Within weeks of Hosni Mubarak’s ousting, artist Nadine Khan posted a terrific, tough-minded little film on YouTube in which she declared that Tahrir Square could not be owned. For months the novelist and literary critic Youssef Rakha has hammered away at the ineptness of Egyptian intellectuals. Artists such as Doa Aly, Hassan Khan and Sherif El Azma have all made strong statements insisting on the autonomy of their artistic practices, which existed before, during and after the events of the Arab Spring. And yet, by late March, the Brussels-based organization Al-Mawred al-Thaqafy (Culture Resource) had announced the creation of a ‘revolution grant’ inviting artists in any field to apply for funding of up to us$15,000 to produce works ‘in response to or in the context of the current wave of revolutionary activity and popular uprising in the Arab region’. By late summer, 13 awards had been granted. Some of the projects sound promising while others sound dreadful, but if the flood of funding for video work in Beirut in the aftermath of the war in 2006 is anything to go by then most of it will end up being at best cathartic.
In the larger context of so much political tumult and loss of life, the revolution grant, while well intentioned, is largely irrelevant. Just one in a glut of similar opportunities, the main problem with is its rudderless approach to the issues at stake. Only a year ago, Al-Mawred al-Thaqafy’s Egyptian director, Basma El-Husseiny, argued in favour of working with the region’s undemocratic regimes to draft more beneficial state policies for the arts and culture sectors. Who could blame her? At the time, these regimes appeared immovable.

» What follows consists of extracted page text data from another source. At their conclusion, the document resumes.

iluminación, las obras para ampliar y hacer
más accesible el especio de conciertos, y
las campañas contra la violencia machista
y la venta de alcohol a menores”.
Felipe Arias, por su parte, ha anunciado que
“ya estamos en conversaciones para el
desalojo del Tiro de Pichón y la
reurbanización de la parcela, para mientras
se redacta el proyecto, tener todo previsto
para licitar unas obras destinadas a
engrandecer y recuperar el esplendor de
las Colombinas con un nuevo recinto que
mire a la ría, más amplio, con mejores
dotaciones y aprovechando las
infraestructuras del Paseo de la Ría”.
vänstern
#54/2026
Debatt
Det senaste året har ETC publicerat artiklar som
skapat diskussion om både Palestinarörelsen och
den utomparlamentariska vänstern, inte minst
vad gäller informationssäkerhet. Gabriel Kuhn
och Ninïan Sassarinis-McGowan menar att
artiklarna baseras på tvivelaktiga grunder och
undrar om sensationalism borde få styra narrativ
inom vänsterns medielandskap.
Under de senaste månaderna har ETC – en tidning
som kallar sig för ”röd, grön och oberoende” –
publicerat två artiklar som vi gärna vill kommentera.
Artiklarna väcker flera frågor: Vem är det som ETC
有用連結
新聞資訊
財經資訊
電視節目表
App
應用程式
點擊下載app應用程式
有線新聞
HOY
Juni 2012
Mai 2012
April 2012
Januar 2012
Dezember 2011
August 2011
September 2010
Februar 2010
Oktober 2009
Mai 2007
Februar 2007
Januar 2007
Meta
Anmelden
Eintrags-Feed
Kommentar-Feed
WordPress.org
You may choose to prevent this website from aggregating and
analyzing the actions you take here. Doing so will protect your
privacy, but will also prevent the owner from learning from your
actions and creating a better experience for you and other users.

The region’s alternative art scenes may have always been independent from the state, but they have nonetheless benefited from a form of patronage that developed in the 1990s and accelerated (alongside the so-called War on Terror) in the ten years since 9/11. In Beirut, for example, artists and artists-led organizations have long been vocal about their distrust of Lebanon’s government institutions, which are largely indifferent to the arts. But, like their counterparts elsewhere in the region, these same artists and organizations have been supported for two decades now by a consortium of private foundations and foreign development agencies, including the Ford Foundation, George Soros’ Open Society Foundations, the Prince Claus Fund and more.

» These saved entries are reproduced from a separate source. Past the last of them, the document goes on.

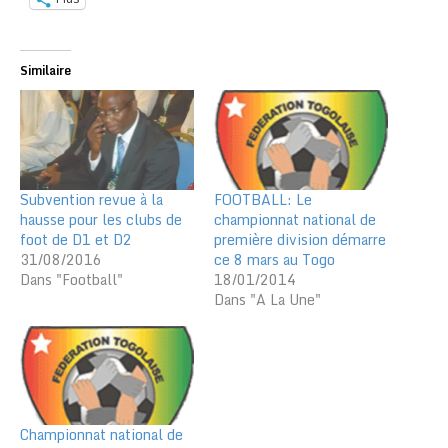
Similaire
Subvention revue à la
FOOTBALL: Le
hausse pour les clubs de
championnat national de
foot de D1 et D2
première division démarre
31/08/2016
ce 8 mars au Togo
Dans "Football"
18/01/2014
Dans "A La Une"
Championnat national de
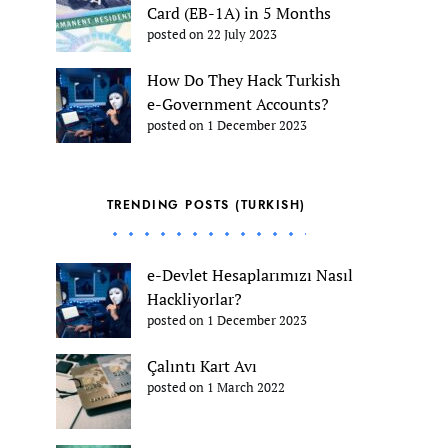
Card (EB-1A) in 5 Months
posted on 22 July 2023
How Do They Hack Turkish
e-Government Accounts?
posted on 1 December 2023
TRENDING POSTS (TURKISH)
e-Devlet Hesaplarımızı Nasıl
Hackliyorlar?
posted on 1 December 2023
Çalıntı Kart Avı
posted on 1 March 2022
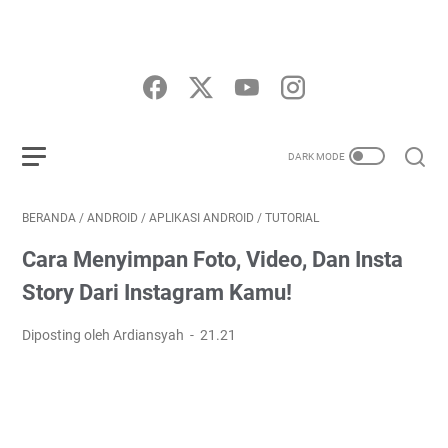
BERANDA
/
ANDROID
/
APLIKASI ANDROID
/
TUTORIAL
Cara Menyimpan Foto, Video, Dan Insta
Story Dari Instagram Kamu!
Diposting oleh Ardiansyah
21.21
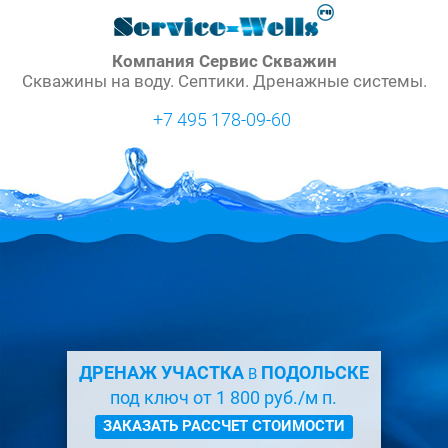
Компания Сервис Скважин
Скважины на воду. Септики. Дренажные системы.
+7 495 178-09-60
ДРЕНАЖ УЧАСТКА
ПОДОЛЬСКЕ
В
под ключ от 1 800 руб./м п.
ЗАКАЗАТЬ РАССЧЕТ СТОИМОСТИ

This is all laudable. But the argument that global NGOs in the post-Cold War era have caused more harm than good by letting governments off the hook in developing countries is nothing new. Arts funding has become synonymous with supporting civil society initiatives, human development agendas and democracy promotion, but at what point does funding art become a cop-out? Supporting a film festival or initiating grants is easy compared to addressing rampant unemployment, a decrepit economy and an education system in freefall; it’s possible to argue that the very existence of these festivals and exhibitions can have the adverse effect of making bad regimes look good.

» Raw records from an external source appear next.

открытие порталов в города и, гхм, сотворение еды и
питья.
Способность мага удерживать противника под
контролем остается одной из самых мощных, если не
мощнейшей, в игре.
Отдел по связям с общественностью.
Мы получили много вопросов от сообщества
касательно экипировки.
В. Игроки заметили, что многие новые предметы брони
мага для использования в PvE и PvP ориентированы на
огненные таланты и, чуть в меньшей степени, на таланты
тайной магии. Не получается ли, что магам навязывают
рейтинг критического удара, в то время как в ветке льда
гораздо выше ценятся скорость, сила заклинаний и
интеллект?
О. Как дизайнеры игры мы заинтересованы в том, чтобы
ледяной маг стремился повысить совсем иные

No funding is innocent, and, in this respect, the situation in the Arab world is symptomatic of the art world’s hazy complicity with a kind of privatizing, neoliberal agenda, which is elsewhere dismantling the notion of enlightened state support of the arts. If the question now is how should the arts be funded, then the next question is what is art for? Revolution may open up a space to debate art’s purpose, but counterrevolution will always instrumentalize its presence.